Study HTML, CSS, and JavaScript fundamentals before a front-end interview.
Review common screening questions organized by topic to prepare for phone rounds.
Learn how to approach system design questions for UI components like autocomplete or chat interfaces.
Check company-specific interview questions that have been asked at major tech employers.
Front End Interview Handbook is a comprehensive, free study guide for software engineers preparing for front-end developer job interviews. The problem it addresses is that front-end interviews are structurally different from general software engineering interviews: while most CS interview prep focuses on data structures and algorithms, front-end roles test deep knowledge of HTML, CSS, JavaScript, browser behavior, and web-specific system design. Most generic interview resources don't cover these areas well. The handbook covers the full range of topics that come up in front-end interviews.
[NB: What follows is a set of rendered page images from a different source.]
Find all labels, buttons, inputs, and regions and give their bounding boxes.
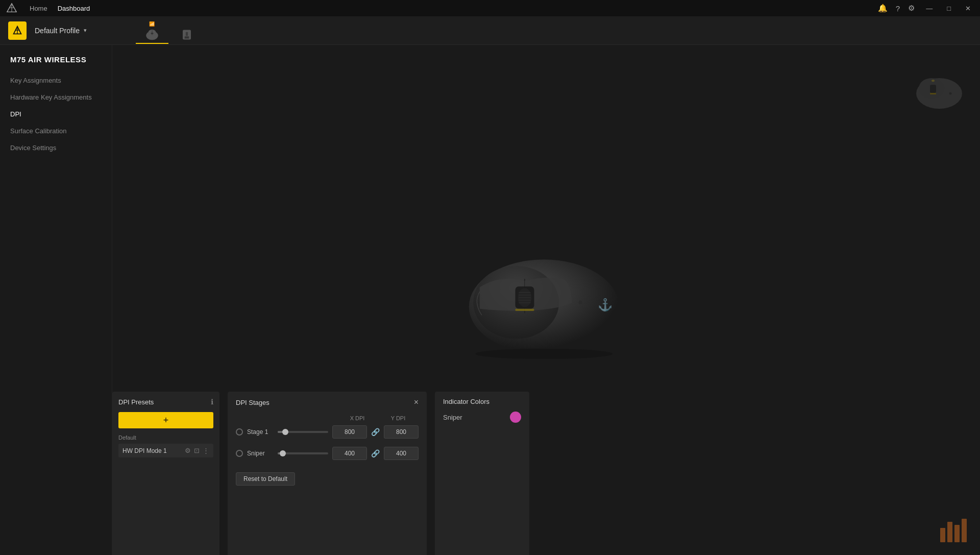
device-thumbnail [909, 70, 970, 111]
sidebar-item-dpi[interactable]: DPI [0, 106, 112, 123]
svg-rect-33 [940, 528, 945, 542]
mouse-tab-icon [144, 28, 160, 42]
sniper-link-icon[interactable]: 🔗 [371, 449, 380, 457]
sidebar-item-key-assignments[interactable]: Key Assignments [0, 72, 112, 89]
svg-rect-36 [962, 519, 967, 542]
svg-rect-35 [954, 525, 960, 542]
indicator-colors-panel: Indicator Colors Sniper [435, 392, 529, 555]
svg-rect-23 [516, 308, 534, 310]
svg-point-31 [949, 92, 952, 95]
stage-1-label: Stage 1 [247, 428, 274, 436]
device-title: M75 AIR WIRELESS [0, 55, 112, 72]
titlebar-left: Home Dashboard [6, 3, 90, 14]
svg-point-26 [475, 348, 612, 358]
dpi-stages-panel: DPI Stages × X DPI Y DPI Stage 1 [228, 392, 427, 555]
svg-rect-30 [930, 93, 936, 94]
stage-1-thumb[interactable] [282, 429, 288, 435]
maximize-button[interactable]: □ [944, 5, 954, 12]
mouse-3d-model: ⚓ [439, 229, 653, 372]
titlebar-right: 🔔 ? ⚙ — □ ✕ [878, 4, 974, 13]
indicator-sniper-label: Sniper [443, 414, 462, 421]
dpi-presets-title: DPI Presets [118, 398, 154, 406]
add-preset-button[interactable]: + [118, 412, 213, 428]
nav-dashboard[interactable]: Dashboard [58, 5, 90, 12]
indicator-colors-header: Indicator Colors [443, 398, 521, 405]
sidebar-item-hardware-key-assignments[interactable]: Hardware Key Assignments [0, 89, 112, 106]
preset-more-icon[interactable]: ⋮ [203, 447, 209, 454]
content-area: ⚓ DPI Preset [112, 45, 980, 555]
sniper-x-dpi-input[interactable] [332, 447, 367, 460]
svg-rect-11 [185, 36, 189, 38]
sniper-y-dpi-input[interactable] [384, 447, 419, 460]
dpi-stages-header: DPI Stages × [236, 398, 419, 407]
profile-selector[interactable]: Default Profile ▾ [35, 27, 87, 35]
svg-point-32 [932, 80, 935, 82]
svg-point-24 [579, 300, 582, 304]
reset-to-default-button[interactable]: Reset to Default [236, 472, 295, 486]
preset-name: HW DPI Mode 1 [122, 447, 182, 454]
stage-1-radio[interactable] [236, 428, 243, 436]
sniper-thumb[interactable] [280, 450, 286, 456]
nav-home[interactable]: Home [30, 5, 47, 12]
watermark [939, 518, 970, 545]
wifi-icon: 📶 [149, 21, 155, 27]
dpi-presets-header: DPI Presets ℹ [118, 398, 213, 406]
info-icon[interactable]: ℹ [211, 398, 213, 406]
close-button[interactable]: ✕ [962, 5, 974, 12]
notification-icon[interactable]: 🔔 [878, 4, 888, 13]
profile-dropdown-icon: ▾ [84, 27, 87, 34]
svg-text:⚓: ⚓ [598, 297, 613, 311]
preset-group-label: Default [118, 435, 213, 441]
svg-rect-34 [947, 522, 952, 542]
dpi-table-header: X DPI Y DPI [236, 415, 419, 421]
svg-rect-12 [186, 32, 188, 35]
sniper-label: Sniper [247, 450, 274, 457]
device-thumbnail-icon [909, 70, 970, 111]
stage-1-link-icon[interactable]: 🔗 [371, 428, 380, 436]
stage-1-slider[interactable] [278, 431, 328, 433]
settings-icon[interactable]: ⚙ [908, 4, 915, 13]
sidebar-item-surface-calibration[interactable]: Surface Calibration [0, 123, 112, 139]
sniper-color-picker[interactable] [510, 412, 521, 423]
sniper-radio[interactable] [236, 450, 243, 457]
dpi-presets-panel: DPI Presets ℹ + Default HW DPI Mode 1 ⚙ … [112, 392, 219, 555]
sidebar-item-device-settings[interactable]: Device Settings [0, 139, 112, 156]
dpi-stages-title: DPI Stages [236, 399, 270, 406]
stage-1-y-dpi-input[interactable] [384, 425, 419, 439]
indicator-sniper-row: Sniper [443, 412, 521, 423]
svg-rect-29 [930, 85, 936, 93]
profile-bar: Default Profile ▾ 📶 [0, 16, 980, 45]
dpi-stage-1-row: Stage 1 🔗 [236, 425, 419, 439]
indicator-colors-title: Indicator Colors [443, 398, 489, 405]
x-dpi-label: X DPI [339, 415, 376, 421]
titlebar-nav: Home Dashboard [30, 5, 90, 12]
titlebar: Home Dashboard 🔔 ? ⚙ — □ ✕ [0, 0, 980, 16]
device-tab-dongle[interactable] [170, 26, 203, 42]
preset-item-icons: ⚙ ⊡ ⋮ [185, 447, 209, 454]
dpi-stages-close-button[interactable]: × [414, 398, 419, 407]
dpi-sniper-row: Sniper 🔗 [236, 447, 419, 460]
bottom-panels: DPI Presets ℹ + Default HW DPI Mode 1 ⚙ … [112, 392, 980, 555]
y-dpi-label: Y DPI [380, 415, 416, 421]
help-icon[interactable]: ? [896, 4, 900, 13]
device-tab-mouse[interactable]: 📶 [136, 19, 168, 42]
profile-logo-icon [12, 25, 23, 36]
minimize-button[interactable]: — [923, 5, 936, 12]
profile-name: Default Profile [35, 27, 80, 35]
main: M75 AIR WIRELESS Key Assignments Hardwar… [0, 45, 980, 555]
corsair-logo-icon [6, 3, 17, 14]
preset-item: HW DPI Mode 1 ⚙ ⊡ ⋮ [118, 444, 213, 457]
profile-icon [8, 21, 27, 40]
preset-copy-icon[interactable]: ⊡ [194, 447, 200, 454]
dongle-tab-icon [179, 28, 195, 42]
sidebar: M75 AIR WIRELESS Key Assignments Hardwar… [0, 45, 112, 555]
stage-1-x-dpi-input[interactable] [332, 425, 367, 439]
preset-settings-icon[interactable]: ⚙ [185, 447, 191, 454]
sniper-slider[interactable] [278, 452, 328, 454]
watermark-icon [939, 518, 970, 543]
svg-point-9 [151, 32, 153, 34]
device-tabs: 📶 [136, 19, 203, 42]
It explains the different interview formats used at various companies, quiz rounds, live coding sessions, take-home assignments, and system design discussions. The trivia section answers hundreds of the classic HTML, CSS, and JavaScript questions that commonly appear as screening questions, organized by topic. There are detailed explanations of front-end system design, how to think about building components like autocomplete widgets, photo feeds, or chat interfaces at scale. Company-specific sections collect questions that have been asked at well-known tech employers. The content is written in MDX (a format that combines Markdown with interactive components) and is published as a readable website at frontendinterviewhandbook.com. It is available in multiple languages including English, Chinese, Japanese, Korean, and Portuguese. You would use this repository when you have an upcoming front-end engineering interview and want a structured way to cover the domain: what browsers do with HTML, how CSS specificity and the box model work, the quirks of JavaScript closures and prototypes, how the event loop operates, and how to approach open-ended system design questions for UI components. The handbook is a reading resource, not a coding practice platform. For actual coding exercises with automated test runners, it points toward the companion paid platform GreatFrontEnd. The handbook itself remains fully free and open source under the MIT license.
Generated 2026-05-18 · Model: sonnet-4-6 · Verify against the repo before relying on details.